* Directions *
Return each line of the data below that contains the string "הדירה".

Source data:

=-=-=-=-=

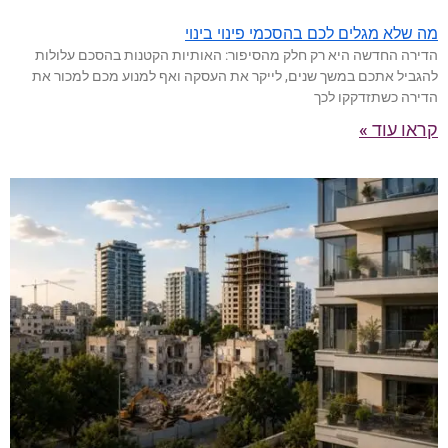
מה שלא מגלים לכם בהסכמי פינוי בינוי
הדירה החדשה היא רק חלק מהסיפור: האותיות הקטנות בהסכם עלולות
להגביל אתכם במשך שנים, לייקר את העסקה ואף למנוע מכם למכור את
הדירה כשתזדקקו לכך
קראו עוד »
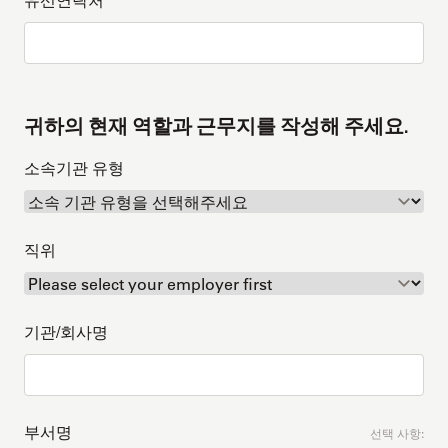
귀하의 현재 역할과 근무지를 작성해 주세요.
소속기관 유형
직위
기관/회사명
부서명
선택 사항:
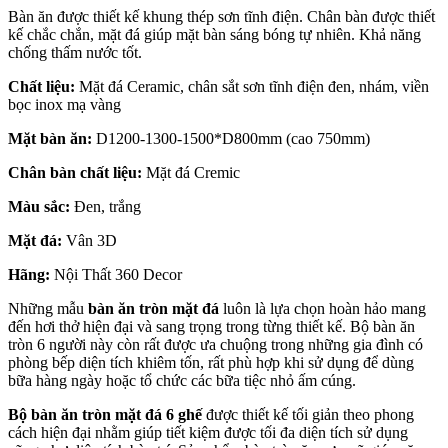
Bàn ăn được thiết kế khung thép sơn tĩnh điện. Chân bàn được thiết
kế chắc chắn, mặt đá giúp mặt bàn sáng bóng tự nhiên. Khả năng
chống thấm nước tốt.
Chất liệu:
Mặt đá Ceramic, chân sắt sơn tĩnh điện đen, nhám, viền
bọc inox mạ vàng
Mặt bàn ăn:
D1200-1300-1500*D800mm (cao 750mm)
Chân bàn chất liệu:
Mặt đá Cremic
Màu sắc:
Đen, trắng
Mặt đá:
Vân 3D
Hãng:
Nội Thất 360 Decor
Những mẫu
bàn ăn tròn mặt đá
luôn là lựa chọn hoàn hảo mang
đến hơi thở hiện đại và sang trọng trong từng thiết kế. Bộ bàn ăn
tròn 6 người này còn rất được ưa chuộng trong những gia đình có
phòng bếp diện tích khiêm tốn, rất phù hợp khi sử dụng để dùng
bữa hàng ngày hoặc tổ chức các bữa tiệc nhỏ ấm cúng.
Bộ bàn ăn tròn mặt đá 6 ghế
được thiết kế tối giản theo phong
cách hiện đại nhằm giúp tiết kiệm được tối đa diện tích sử dụng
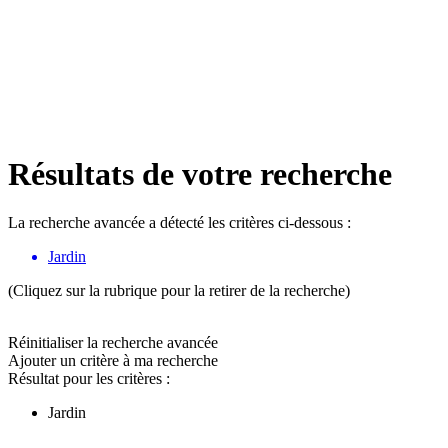
Résultats de votre recherche
La recherche avancée a détecté les critères ci-dessous :
Jardin
(Cliquez sur la rubrique pour la retirer de la recherche)
Réinitialiser la recherche avancée
Ajouter un critère à ma recherche
Résultat pour les critères :
Jardin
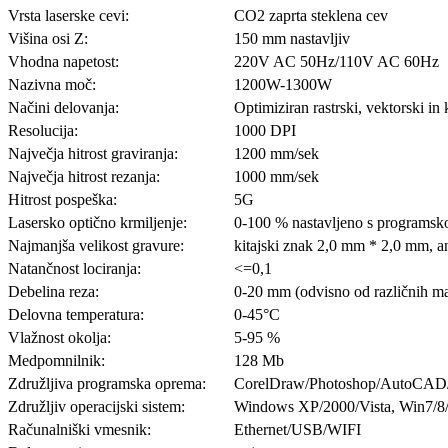
Vrsta laserske cevi:
CO2 zaprta steklena cev
Višina osi Z:
150 mm nastavljiv
Vhodna napetost:
220V AC 50Hz/110V AC 60Hz
Nazivna moč:
1200W-1300W
Načini delovanja:
Optimiziran rastrski, vektorski in
Resolucija:
1000 DPI
Največja hitrost graviranja:
1200 mm/sek
Največja hitrost rezanja:
1000 mm/sek
Hitrost pospeška:
5G
Lasersko optično krmiljenje:
0-100 % nastavljeno s programs
Najmanjša velikost gravure:
kitajski znak 2,0 mm * 2,0 mm, 
Natančnost lociranja:
<=0,1
Debelina reza:
0-20 mm (odvisno od različnih ma
Delovna temperatura:
0-45°C
Vlažnost okolja:
5-95 %
Medpomnilnik:
128 Mb
Združljiva programska oprema:
CorelDraw/Photoshop/AutoCAD/v
Združljiv operacijski sistem:
Windows XP/2000/Vista, Win7/8/
Računalniški vmesnik:
Ethernet/USB/WIFI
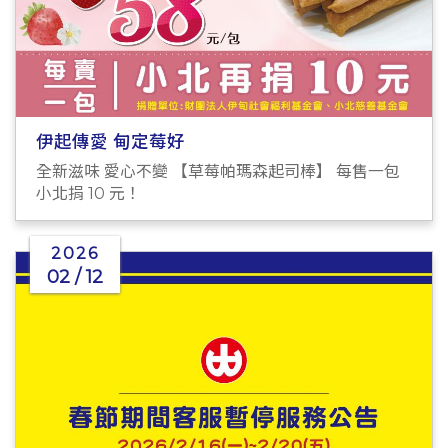
伊起傳愛 甸定莓好
全新滋味 愛心不變 【草莓帕瑪森起司棒】 每售一包
小北捐 10 元！
2026
02 / 12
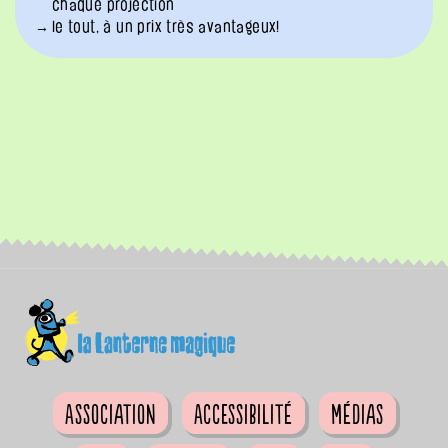
chaque projection
le tout, à un prix très avantageux!
Association
Accessibilité
Médias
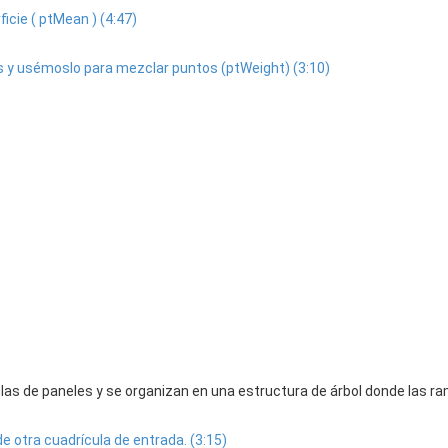
icie ( ptMean ) (4:47)
s y usémoslo para mezclar puntos (ptWeight) (3:10)
las de paneles y se organizan en una estructura de árbol donde las ra
e otra cuadrícula de entrada. (3:15)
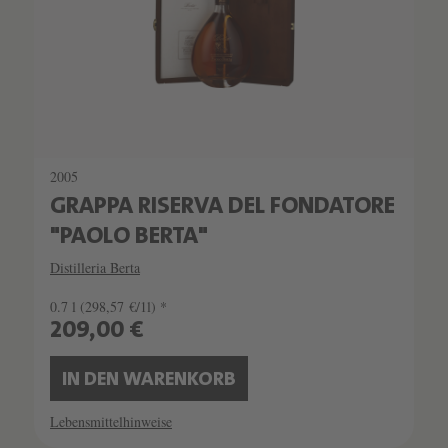
2005
GRAPPA RISERVA DEL FONDATORE
"PAOLO BERTA"
Distilleria Berta
0.7 l
(298,57 €/1l) *
209,00 €
IN DEN WARENKORB
Lebensmittelhinweise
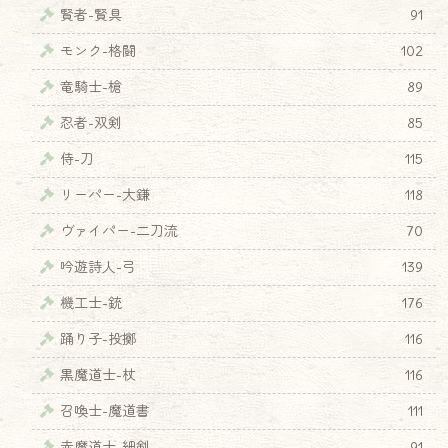
賢者-賢具
91
モンク-格闘
102
竜騎士-槍
89
忍者-双剣
85
侍-刀
115
リーパー-大鎌
118
ヴァイパー-二刀流
70
吟遊詩人-弓
139
機工士-銃
176
踊り子-投擲
116
黒魔道士-杖
116
召喚士-魔道書
111
赤魔道士-細剣
91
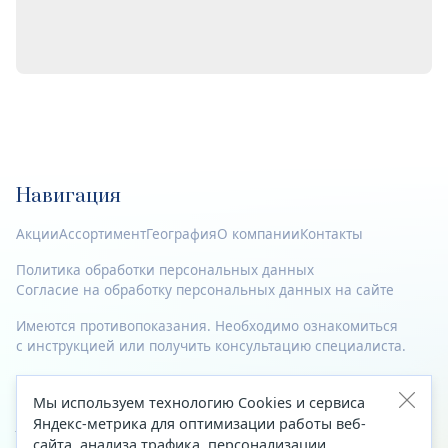
Навигация
Акции
Ассортимент
География
О компании
Контакты
Политика обработки персональных данных
Согласие на обработку персональных данных на сайте
Имеются противопоказания. Необходимо ознакомиться
с инструкцией или получить консультацию специалиста.
© 2023—2026 Все права защищены.
Мы используем технологию Cookies и сервиса
Адрес
Яндекс-метрика для оптимизации работы веб-
сайта, анализа трафика, персонализации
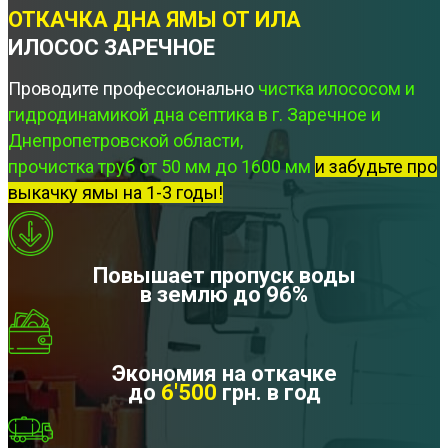
ОТКАЧКА ДНА ЯМЫ ОТ ИЛА
ИЛОСОС ЗАРЕЧНОЕ
Проводите профессионально
чистка илососом и
гидродинамикой дна септика в г. Заречное и
Днепропетровской области,
прочистка труб от 50 мм до 1600 мм
и забудьте про
выкачку ямы на 1-3 годы!
Повышает пропуск воды
в землю до 96%
Экономия на откачке
до
6'500
грн. в год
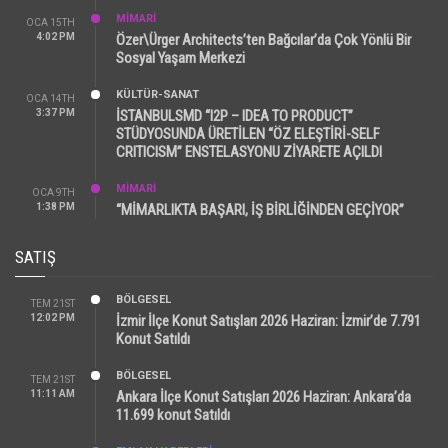
MİMARİ
OCA 15TH
4:02 PM
Özer\Ürger Architects’ten Bağcılar’da Çok Yönlü Bir
Sosyal Yaşam Merkezi
KÜLTÜR-SANAT
OCA 14TH
3:37 PM
İSTANBULSMD “I2P – IDEA TO PRODUCT”
STÜDYOSUNDA ÜRETİLEN “ÖZ ELEŞTİRİ-SELF
CRITICISM” ENSTELASYONU ZİYARETE AÇILDI
MİMARİ
OCA 9TH
1:38 PM
“MİMARLIKTA BAŞARI, İŞ BİRLİĞİNDEN GEÇİYOR”
SATIŞ
BÖLGESEL
TEM 21ST
12:02 PM
İzmir İlçe Konut Satışları 2026 Haziran: İzmir’de 7.791
Konut Satıldı
BÖLGESEL
TEM 21ST
11:11 AM
Ankara İlçe Konut Satışları 2026 Haziran: Ankara’da
11.699 konut Satıldı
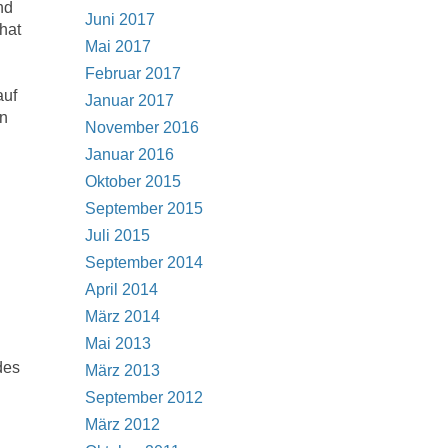
nd
Juni 2017
hat
Mai 2017
Februar 2017
auf
Januar 2017
an
November 2016
Januar 2016
Oktober 2015
September 2015
Juli 2015
September 2014
April 2014
März 2014
Mai 2013
des
März 2013
September 2012
März 2012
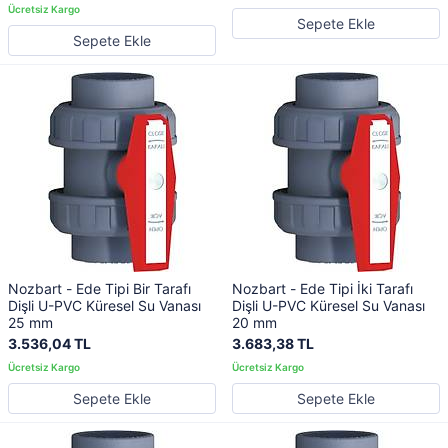
Sepete Ekle
Sepete Ekle
Nozbart - Ede Tipi Bir Tarafı
Nozbart - Ede Tipi İki Tarafı
Dişli U-PVC Küresel Su Vanası
Dişli U-PVC Küresel Su Vanası
25 mm
20 mm
3.536,04 TL
3.683,38 TL
Sepete Ekle
Sepete Ekle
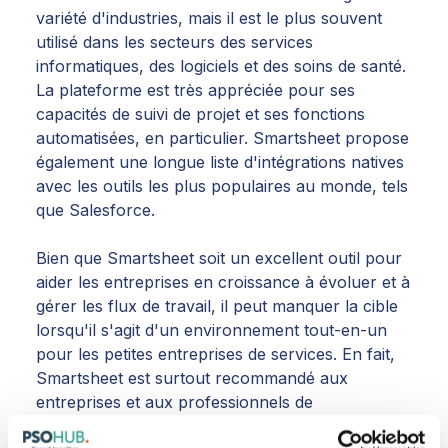
variété d'industries, mais il est le plus souvent
utilisé dans les secteurs des services
informatiques, des logiciels et des soins de santé.
La plateforme est très appréciée pour ses
capacités de suivi de projet et ses fonctions
automatisées, en particulier. Smartsheet propose
également une longue liste d'intégrations natives
avec les outils les plus populaires au monde, tels
que Salesforce.
Bien que Smartsheet soit un excellent outil pour
aider les entreprises en croissance à évoluer et à
gérer les flux de travail, il peut manquer la cible
lorsqu'il s'agit d'un environnement tout-en-un
pour les petites entreprises de services. En fait,
Smartsheet est surtout recommandé aux
entreprises et aux professionnels de
l'informatique.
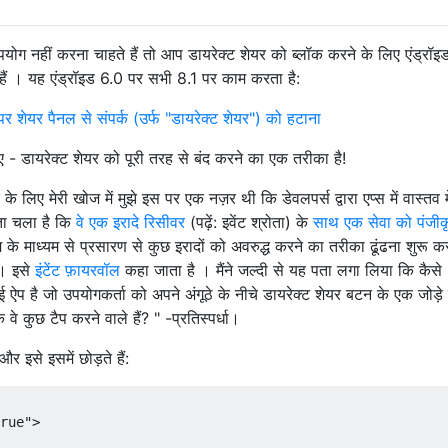
ग नहीं करना चाहते हैं तो आप डायरेक्ट शेयर को ब्लॉक करने के लिए एंड्रॉइड
ं । यह एंड्रॉइड 6.0 पर सभी 8.1 पर काम करता है:
 पर शेयर पैनल से संपर्क (उर्फ "डायरेक्ट शेयर") को हटाना
ए - डायरेक्ट शेयर को पूरी तरह से बंद करने का एक तरीका है!
 लिए मेरी खोज में मुझे इस पर एक नज़र थी कि डेवलपर्स द्वारा एप्स में वास्तव म
ता चला है कि
वे एक इरादे रिसीवर
(पढ़ें: इवेंट श्रोता) के
साथ एक सेवा को पंजीक
म के माध्यम से प्रसारण से कुछ इरादों को अवरुद्ध करने का तरीका ढूंढना शुरू क
है। इसे
इंटेंट फ़ायरवॉल
कहा जाता है । मैंने जल्दी से यह पता लगा लिया कि कैसे
प है जो उपयोगकर्ता को अपने अंगूठे के नीचे डायरेक्ट शेयर बटन के एक जोड़े
े कुछ टैप करने वाले हैं? " -प्रतिस्पर्धा।
इसे इसमें छोड़ते हैं:
rue">
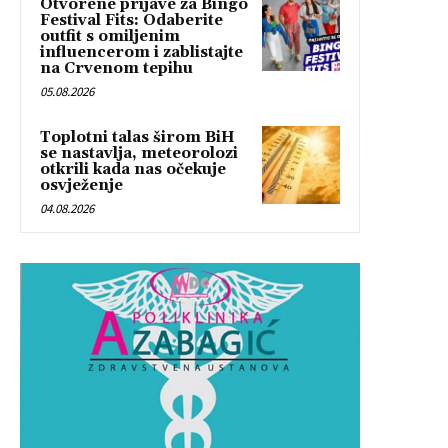
Otvorene prijave za Bingo
Festival Fits: Odaberite
outfit s omiljenim
influencerom i zablistajte
na Crvenom tepihu
05.08.2026
Toplotni talas širom BiH
se nastavlja, meteorolozi
otkrili kada nas očekuje
osvježenje
04.08.2026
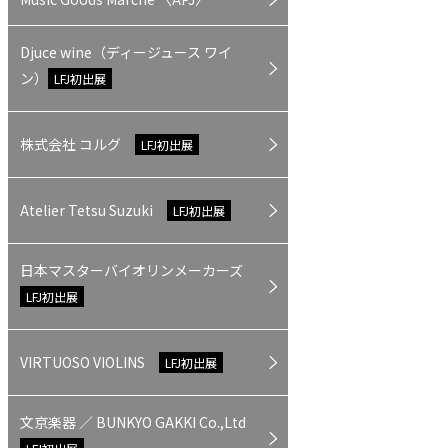
Djuce wine（ディージュース ワイ
ン）
LFJ初出展
株式会社 コルグ
LFJ初出展
Atelier Tetsu Suzuki
LFJ初出展
日本マスターバイオリンメーカーズ
LFJ初出展
VIRTUOSO VIOLINS
LFJ初出展
文京楽器 ／ BUNKYO GAKKI Co.,Ltd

=-=-=-=-=

* Solution to this problem *
הדירה החדשה היא רק חלק מהסיפור: האותיות הקטנות בהסכם עלולות
הדירה כשתזדקקו לכך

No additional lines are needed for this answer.